# Tuskegee Airmen P-51C on her feet again.



## Bucksnort101 (May 8, 2009)

Rebuild of the Minnesota Wings P-51C Mustang commemorating the Tuskegee Airmen is back on her legs again. I was at the public unveiling of this aircraft several years ago, stood on the edge of the runway as she made low level passes for the small crowd. It was a beautiful sight. Unfortunately she crashed just over a year later (if memory serves me correctly), aircraft was nearly destroyed, and tragically the pilot and main supporter of the Red Tail Project, Don Hines was killed in the crash.
Several years later the project appear to be well on track to making this special P-51 airworthy again. Can't wait to see her in the air again.

The Red Tail Project


----------



## Soundbreaker Welch? (May 9, 2009)

Nice siggy Buck Snort!


----------



## evangilder (May 9, 2009)

Glad to see that one back in the air again!


----------



## Messy1 (May 9, 2009)

Looks great! thanks for the info! Looks like the plane is coming along nicely.


----------



## Micdrow (May 9, 2009)

Thats great news, here are a couple of pictures I had taken before it had crashed.


----------



## Bucksnort101 (May 11, 2009)

I remember that show Micdrow. Minnesota CAF Wings annual show at thier headquarters. Remember that DC-2 (I think) in the background. Seems to to me there was a Super Corsair in the Red and White Racing colors there as well that weekend.
Sure do miss those shows, nothing for a decent airshow in Minnesota for a while now.


----------



## ccheese (May 11, 2009)

It's always a good thing when another "warbird" get's back on her feet. 
Pretty soon she will be where she belongs...... back in the air.

Charles


----------



## Micdrow (May 13, 2009)

Bucksnort101 said:


> I remember that show Micdrow. Minnesota CAF Wings annual show at thier headquarters. Remember that DC-2 (I think) in the background.

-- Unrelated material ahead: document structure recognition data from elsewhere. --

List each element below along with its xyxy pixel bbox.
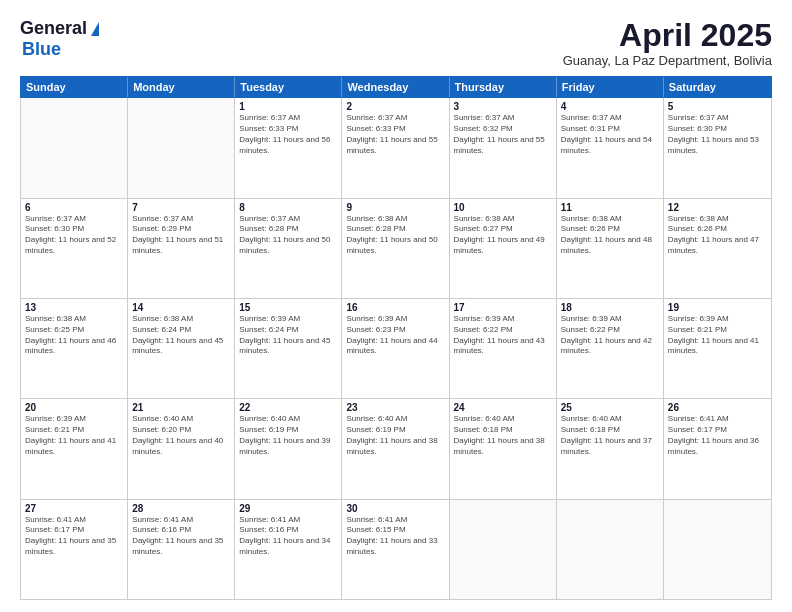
day-info: Sunrise: 6:40 AM Sunset: 6:18 PM Dayligh…: [561, 414, 659, 457]
calendar-cell: 26Sunrise: 6:41 AM Sunset: 6:17 PM Dayli…: [664, 399, 771, 498]
day-number: 12: [668, 202, 767, 213]
day-info: Sunrise: 6:38 AM Sunset: 6:27 PM Dayligh…: [454, 214, 552, 257]
day-info: Sunrise: 6:39 AM Sunset: 6:22 PM Dayligh…: [454, 314, 552, 357]
day-number: 8: [239, 202, 337, 213]
weekday-header: Monday: [128, 77, 235, 97]
weekday-header: Saturday: [664, 77, 771, 97]
calendar-cell: 10Sunrise: 6:38 AM Sunset: 6:27 PM Dayli…: [450, 199, 557, 298]
calendar-week-row: 6Sunrise: 6:37 AM Sunset: 6:30 PM Daylig…: [21, 199, 771, 299]
calendar-cell: 8Sunrise: 6:37 AM Sunset: 6:28 PM Daylig…: [235, 199, 342, 298]
logo-blue: Blue: [22, 39, 61, 60]
day-info: Sunrise: 6:38 AM Sunset: 6:24 PM Dayligh…: [132, 314, 230, 357]
calendar-cell: 17Sunrise: 6:39 AM Sunset: 6:22 PM Dayli…: [450, 299, 557, 398]
calendar-cell: [21, 98, 128, 197]
weekday-header: Tuesday: [235, 77, 342, 97]
day-info: Sunrise: 6:39 AM Sunset: 6:23 PM Dayligh…: [346, 314, 444, 357]
day-info: Sunrise: 6:39 AM Sunset: 6:22 PM Dayligh…: [561, 314, 659, 357]
day-number: 25: [561, 402, 659, 413]
day-number: 20: [25, 402, 123, 413]
location: Guanay, La Paz Department, Bolivia: [563, 53, 772, 68]
calendar-cell: 18Sunrise: 6:39 AM Sunset: 6:22 PM Dayli…: [557, 299, 664, 398]
day-info: Sunrise: 6:38 AM Sunset: 6:25 PM Dayligh…: [25, 314, 123, 357]
calendar-cell: 16Sunrise: 6:39 AM Sunset: 6:23 PM Dayli…: [342, 299, 449, 398]
day-info: Sunrise: 6:41 AM Sunset: 6:15 PM Dayligh…: [346, 515, 444, 558]
day-info: Sunrise: 6:37 AM Sunset: 6:31 PM Dayligh…: [561, 113, 659, 156]
day-number: 15: [239, 302, 337, 313]
day-number: 9: [346, 202, 444, 213]
calendar-body: 1Sunrise: 6:37 AM Sunset: 6:33 PM Daylig…: [20, 98, 772, 600]
calendar-week-row: 20Sunrise: 6:39 AM Sunset: 6:21 PM Dayli…: [21, 399, 771, 499]
calendar-header: SundayMondayTuesdayWednesdayThursdayFrid…: [20, 76, 772, 98]
calendar-cell: 13Sunrise: 6:38 AM Sunset: 6:25 PM Dayli…: [21, 299, 128, 398]
calendar-cell: 15Sunrise: 6:39 AM Sunset: 6:24 PM Dayli…: [235, 299, 342, 398]
day-number: 2: [346, 101, 444, 112]
day-number: 18: [561, 302, 659, 313]
day-info: Sunrise: 6:37 AM Sunset: 6:33 PM Dayligh…: [239, 113, 337, 156]
header: General Blue April 2025 Guanay, La Paz D…: [20, 18, 772, 68]
calendar-cell: 1Sunrise: 6:37 AM Sunset: 6:33 PM Daylig…: [235, 98, 342, 197]
day-info: Sunrise: 6:37 AM Sunset: 6:30 PM Dayligh…: [668, 113, 767, 156]
day-info: Sunrise: 6:38 AM Sunset: 6:26 PM Dayligh…: [668, 214, 767, 257]
day-number: 10: [454, 202, 552, 213]
calendar-cell: 30Sunrise: 6:41 AM Sunset: 6:15 PM Dayli…: [342, 500, 449, 599]
logo: General Blue: [20, 18, 99, 60]
title-area: April 2025 Guanay, La Paz Department, Bo…: [563, 18, 772, 68]
day-number: 17: [454, 302, 552, 313]
calendar-cell: 27Sunrise: 6:41 AM Sunset: 6:17 PM Dayli…: [21, 500, 128, 599]
calendar-cell: 21Sunrise: 6:40 AM Sunset: 6:20 PM Dayli…: [128, 399, 235, 498]
day-number: 14: [132, 302, 230, 313]
day-info: Sunrise: 6:37 AM Sunset: 6:33 PM Dayligh…: [346, 113, 444, 156]
calendar-cell: 3Sunrise: 6:37 AM Sunset: 6:32 PM Daylig…: [450, 98, 557, 197]
calendar-cell: 7Sunrise: 6:37 AM Sunset: 6:29 PM Daylig…: [128, 199, 235, 298]
day-info: Sunrise: 6:41 AM Sunset: 6:16 PM Dayligh…: [239, 515, 337, 558]
day-number: 21: [132, 402, 230, 413]
calendar-cell: 22Sunrise: 6:40 AM Sunset: 6:19 PM Dayli…: [235, 399, 342, 498]
calendar-cell: [557, 500, 664, 599]
day-info: Sunrise: 6:38 AM Sunset: 6:26 PM Dayligh…: [561, 214, 659, 257]
month-title: April 2025: [563, 18, 772, 53]
day-info: Sunrise: 6:40 AM Sunset: 6:18 PM Dayligh…: [454, 414, 552, 457]
day-number: 19: [668, 302, 767, 313]
day-number: 27: [25, 503, 123, 514]
day-info: Sunrise: 6:41 AM Sunset: 6:17 PM Dayligh…: [25, 515, 123, 558]
day-number: 29: [239, 503, 337, 514]
day-number: 22: [239, 402, 337, 413]
day-number: 6: [25, 202, 123, 213]
weekday-header: Wednesday: [342, 77, 449, 97]
day-number: 13: [25, 302, 123, 313]
day-number: 11: [561, 202, 659, 213]
page: General Blue April 2025 Guanay, La Paz D…: [0, 0, 792, 612]
day-info: Sunrise: 6:38 AM Sunset: 6:28 PM Dayligh…: [346, 214, 444, 257]
calendar-cell: 29Sunrise: 6:41 AM Sunset: 6:16 PM Dayli…: [235, 500, 342, 599]
day-number: 30: [346, 503, 444, 514]
calendar-week-row: 13Sunrise: 6:38 AM Sunset: 6:25 PM Dayli…: [21, 299, 771, 399]
day-number: 28: [132, 503, 230, 514]
calendar-week-row: 27Sunrise: 6:41 AM Sunset: 6:17 PM Dayli…: [21, 500, 771, 599]
calendar-cell: 12Sunrise: 6:38 AM Sunset: 6:26 PM Dayli…: [664, 199, 771, 298]
day-info: Sunrise: 6:39 AM Sunset: 6:24 PM Dayligh…: [239, 314, 337, 357]
calendar-cell: [664, 500, 771, 599]
calendar-cell: 2Sunrise: 6:37 AM Sunset: 6:33 PM Daylig…: [342, 98, 449, 197]
calendar-cell: 19Sunrise: 6:39 AM Sunset: 6:21 PM Dayli…: [664, 299, 771, 398]
calendar-cell: 5Sunrise: 6:37 AM Sunset: 6:30 PM Daylig…: [664, 98, 771, 197]
calendar-cell: 4Sunrise: 6:37 AM Sunset: 6:31 PM Daylig…: [557, 98, 664, 197]
calendar: SundayMondayTuesdayWednesdayThursdayFrid…: [20, 76, 772, 600]
day-info: Sunrise: 6:37 AM Sunset: 6:29 PM Dayligh…: [132, 214, 230, 257]
calendar-cell: 23Sunrise: 6:40 AM Sunset: 6:19 PM Dayli…: [342, 399, 449, 498]
day-number: 7: [132, 202, 230, 213]
logo-general: General: [20, 18, 87, 39]
day-info: Sunrise: 6:40 AM Sunset: 6:19 PM Dayligh…: [346, 414, 444, 457]
day-info: Sunrise: 6:40 AM Sunset: 6:20 PM Dayligh…: [132, 414, 230, 457]
calendar-cell: [128, 98, 235, 197]
calendar-cell: 28Sunrise: 6:41 AM Sunset: 6:16 PM Dayli…: [128, 500, 235, 599]
weekday-header: Thursday: [450, 77, 557, 97]
weekday-header: Friday: [557, 77, 664, 97]
day-number: 4: [561, 101, 659, 112]
day-number: 24: [454, 402, 552, 413]
day-info: Sunrise: 6:41 AM Sunset: 6:17 PM Dayligh…: [668, 414, 767, 457]
calendar-cell: 6Sunrise: 6:37 AM Sunset: 6:30 PM Daylig…: [21, 199, 128, 298]
calendar-cell: 24Sunrise: 6:40 AM Sunset: 6:18 PM Dayli…: [450, 399, 557, 498]
weekday-header: Sunday: [21, 77, 128, 97]
calendar-cell: 25Sunrise: 6:40 AM Sunset: 6:18 PM Dayli…: [557, 399, 664, 498]
calendar-cell: 14Sunrise: 6:38 AM Sunset: 6:24 PM Dayli…: [128, 299, 235, 398]
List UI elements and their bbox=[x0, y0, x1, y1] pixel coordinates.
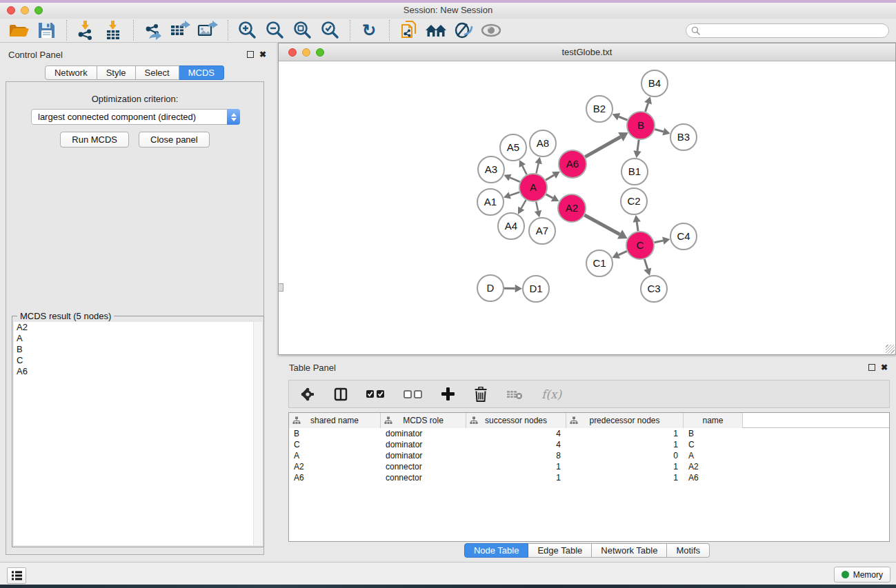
graph-edge-C-C2[interactable] bbox=[633, 215, 641, 231]
graph-edge-A-A6[interactable] bbox=[546, 172, 560, 180]
table-cell[interactable]: 1 bbox=[566, 428, 684, 439]
table-cell[interactable]: 4 bbox=[466, 428, 566, 439]
window-resize-grip[interactable] bbox=[886, 345, 895, 354]
network-canvas[interactable]: B4B2BB3A5A8A6A3B1AA1C2A2A4A7C4CC1C3DD1 bbox=[279, 61, 895, 354]
delete-table-icon[interactable] bbox=[506, 389, 523, 400]
table-cell[interactable]: A6 bbox=[289, 472, 381, 483]
tab-style[interactable]: Style bbox=[97, 65, 136, 80]
graph-edge-A6-B[interactable] bbox=[585, 132, 628, 157]
tab-select[interactable]: Select bbox=[136, 65, 179, 80]
graph-edge-B-B3[interactable] bbox=[655, 128, 670, 135]
function-builder-icon[interactable]: f(x) bbox=[541, 387, 561, 401]
table-cell[interactable]: dominator bbox=[381, 450, 466, 461]
window-edge-grip[interactable] bbox=[278, 283, 283, 292]
graph-node-B2[interactable]: B2 bbox=[586, 96, 613, 122]
table-cell[interactable]: C bbox=[684, 439, 743, 450]
export-image-icon[interactable] bbox=[196, 20, 219, 41]
graph-node-B[interactable]: B bbox=[627, 112, 655, 139]
table-row[interactable]: A2connector11A2 bbox=[289, 461, 889, 472]
table-cell[interactable]: A2 bbox=[289, 461, 381, 472]
table-cell[interactable]: C bbox=[289, 439, 381, 450]
graph-edge-A-A4[interactable] bbox=[518, 200, 526, 214]
table-cell[interactable]: 1 bbox=[566, 472, 684, 483]
graph-node-A5[interactable]: A5 bbox=[500, 134, 526, 161]
table-cell[interactable]: B bbox=[289, 428, 381, 439]
table-cell[interactable]: A bbox=[289, 450, 381, 461]
float-table-panel-icon[interactable] bbox=[868, 364, 875, 371]
eye-icon[interactable] bbox=[479, 20, 503, 41]
import-table-icon[interactable] bbox=[101, 20, 125, 41]
graph-edge-C-C1[interactable] bbox=[612, 251, 626, 258]
table-cell[interactable]: 4 bbox=[466, 439, 566, 450]
task-history-button[interactable] bbox=[7, 567, 26, 584]
unselect-all-columns-icon[interactable] bbox=[404, 389, 422, 398]
graph-edge-A-A8[interactable] bbox=[535, 157, 542, 174]
table-row[interactable]: Bdominator41B bbox=[289, 428, 889, 439]
graph-edge-A-A1[interactable] bbox=[504, 192, 519, 199]
tab-node-table[interactable]: Node Table bbox=[464, 543, 529, 558]
zoom-selected-icon[interactable] bbox=[318, 20, 341, 41]
table-cell[interactable]: 8 bbox=[466, 450, 566, 461]
graph-node-D[interactable]: D bbox=[477, 275, 504, 301]
zoom-in-icon[interactable] bbox=[235, 20, 259, 41]
column-header-MCDS-role[interactable]: MCDS role bbox=[381, 413, 466, 428]
home-view-icon[interactable] bbox=[424, 20, 448, 41]
mcds-result-item[interactable]: C bbox=[14, 355, 253, 366]
graph-edge-A-A3[interactable] bbox=[504, 174, 519, 182]
graph-node-A7[interactable]: A7 bbox=[529, 218, 555, 244]
column-header-predecessor-nodes[interactable]: predecessor nodes bbox=[566, 413, 684, 428]
graph-edge-C-C4[interactable] bbox=[655, 237, 670, 245]
graph-node-C2[interactable]: C2 bbox=[621, 188, 647, 214]
tab-mcds[interactable]: MCDS bbox=[179, 65, 224, 80]
table-cell[interactable]: B bbox=[684, 428, 743, 439]
graph-node-A4[interactable]: A4 bbox=[498, 213, 524, 239]
float-panel-icon[interactable] bbox=[247, 51, 254, 58]
delete-column-icon[interactable] bbox=[474, 387, 488, 402]
zoom-fit-icon[interactable] bbox=[290, 20, 314, 41]
table-row[interactable]: A6connector11A6 bbox=[289, 472, 889, 483]
export-table-icon[interactable] bbox=[168, 20, 192, 41]
criterion-select[interactable]: largest connected component (directed) bbox=[31, 109, 240, 125]
show-columns-icon[interactable] bbox=[334, 387, 348, 401]
table-cell[interactable]: 1 bbox=[566, 461, 684, 472]
graph-node-C1[interactable]: C1 bbox=[586, 250, 613, 276]
tab-network-table[interactable]: Network Table bbox=[592, 543, 667, 558]
table-cell[interactable]: 0 bbox=[566, 450, 684, 461]
table-cell[interactable]: connector bbox=[381, 472, 466, 483]
graph-node-A3[interactable]: A3 bbox=[478, 156, 504, 183]
graph-node-A6[interactable]: A6 bbox=[559, 150, 586, 178]
close-panel-icon[interactable]: ✖ bbox=[259, 51, 266, 58]
table-cell[interactable]: connector bbox=[381, 461, 466, 472]
table-cell[interactable]: dominator bbox=[381, 439, 466, 450]
close-table-panel-icon[interactable]: ✖ bbox=[881, 364, 888, 371]
tab-network[interactable]: Network bbox=[45, 65, 97, 80]
graph-edge-A2-C[interactable] bbox=[584, 215, 627, 239]
table-row[interactable]: Cdominator41C bbox=[289, 439, 889, 450]
tab-edge-table[interactable]: Edge Table bbox=[528, 543, 592, 558]
table-cell[interactable]: A6 bbox=[684, 472, 743, 483]
table-cell[interactable]: 1 bbox=[466, 461, 566, 472]
network-window-titlebar[interactable]: testGlobe.txt bbox=[279, 43, 895, 61]
table-row[interactable]: Adominator80A bbox=[289, 450, 889, 461]
column-header-name[interactable]: name bbox=[684, 413, 743, 428]
close-panel-button[interactable]: Close panel bbox=[139, 132, 210, 148]
mcds-result-item[interactable]: A6 bbox=[14, 366, 253, 377]
run-mcds-button[interactable]: Run MCDS bbox=[60, 132, 129, 148]
graph-node-C[interactable]: C bbox=[626, 232, 654, 259]
graph-node-A1[interactable]: A1 bbox=[477, 189, 504, 215]
table-cell[interactable]: A bbox=[684, 450, 743, 461]
search-input[interactable] bbox=[686, 23, 889, 38]
open-session-icon[interactable] bbox=[7, 20, 30, 41]
new-network-from-selection-icon[interactable] bbox=[397, 20, 420, 41]
memory-button[interactable]: Memory bbox=[834, 567, 890, 582]
save-session-icon[interactable] bbox=[34, 20, 58, 41]
graph-node-C4[interactable]: C4 bbox=[670, 223, 697, 250]
table-settings-icon[interactable] bbox=[300, 387, 315, 402]
graph-edge-C-C3[interactable] bbox=[644, 259, 651, 276]
table-cell[interactable]: A2 bbox=[684, 461, 743, 472]
graph-edge-B-B1[interactable] bbox=[633, 140, 641, 158]
graph-edge-A-A5[interactable] bbox=[519, 160, 527, 174]
select-all-columns-icon[interactable] bbox=[366, 389, 385, 398]
zoom-out-icon[interactable] bbox=[263, 20, 286, 41]
column-header-shared-name[interactable]: shared name bbox=[289, 413, 381, 428]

Seems to to me there was a Super Corsair in the Red and White Racing colors there as well that weekend.
> Sure do miss those shows, nothing for a decent airshow in Minnesota for a while now.



Sorry Bucksnort,

Never been to a CAF wings airshow. Those where taken at the EAA. Its pretty much the only airshow I get to and this may be the first time in 10 years I may miss it.


----------



## Bucksnort101 (May 14, 2009)

Wow, it looks just like a picture I took several years ago over at Fleming Field a few years back so I just assumed that's where it was. 
Never been to the EAA show, but will someday just not this year. Thunder over Michigan show is top on my list though.


----------